Why do we care so much about food and diet and its impact on your health? We own and operate chronic care health-related companies, but also own and operate restaurants. We have been fascinated with the intersection of health, dietary intake, and lifestyle. We view nutrition as a program, or a subroutine, that informs and instructs the body to specific action. A corrupted program leads to a corrupted outcome.
Our clinics evaluate and treat several thousand patients per year for chronic and acute pain, in an urban setting where access to high-intensity healthcare is readily available through several large academic centers as well as government-sponsored outreach clinics.
Unfortunately, despite the availability of cutting-edge medical treatment, the health of individuals and populations continues to decline year over year. Over 90% of our patients have untreated metabolic syndrome, and over 80% have undiagnosed prediabetes or diabetes type 2. The symptom of pain is the final common pathway for the human body to signal impending tissue damage, and most patients avoid contact with the health delivery system until they develop a symptom that they can no longer ignore. Unfortunately, our clinical practice is not unique. Pain is the leading reason for patients seeking medical care and is one of the most disabling, burdensome, and costly conditions in the US. Overall, pain care/treatment and lost productivity costs $635 billion per year. The commonality in metabolic syndrome and chronic pain is the hyperinflammatory state or metainflammation.
As we have treated this patient population over the last 20-plus years, we have discovered some common threads that trouble us. About 80% of the patients have either obesity, prediabetes or diabetes, with the vast majority remaining undiagnosed. More than half of these patients go on to have significant expensive complications and about 20% eventually require dialysis. By 2026, the Medicare system will be so overwhelmed with the diseases of metainflammation that it will literally run out of money. We must engage individual patients in improved health outcomes in order to change the community. We have fewer than seven years.

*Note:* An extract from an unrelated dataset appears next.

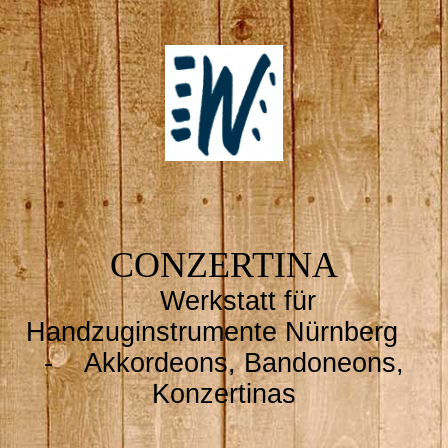
CONZERTINA
Werkstatt für
Handzuginstrumente Nürnberg
- Akkordeons, Bandoneons,
Konzertinas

We are passionate about returning this patient population to health, and avoiding bariatric surgical procedures, which are costly and carry significant risks of organ injury, death, and long-term disability. We have found that academic institutions avoid this population until extraordinary and expensive complications set in, requiring hospitalization. It is our opinion that there is a fundamental cultural disconnect between the ivory tower of the institutions and the actual communities where these patients reside. This cultural disconnect prevents patient engagement in lifestyle changes. Additionally, the Medicaid system does not reimburse for lifestyle and dietary modification for obesity but does reimburse for bariatric surgery. The overwhelming marketing from processed food manufacturers targets the urban minority communities with disingenuous messaging, suggesting health benefits for obesogenic foods. This combined with supplemental nutrition benefits and game theory promotes the hyper-consumption of farmer-subsidized high fructose corn starch as well as industrial seed oils. It is our opinion that the overconsumption of hyperpalatable, nutritionally deficient food is a major contributor to reduced academic success, reduced employment opportunities, increased incarceration rates, and progression of metabolic dysfunction. It is a root cause of the social and economic disparity.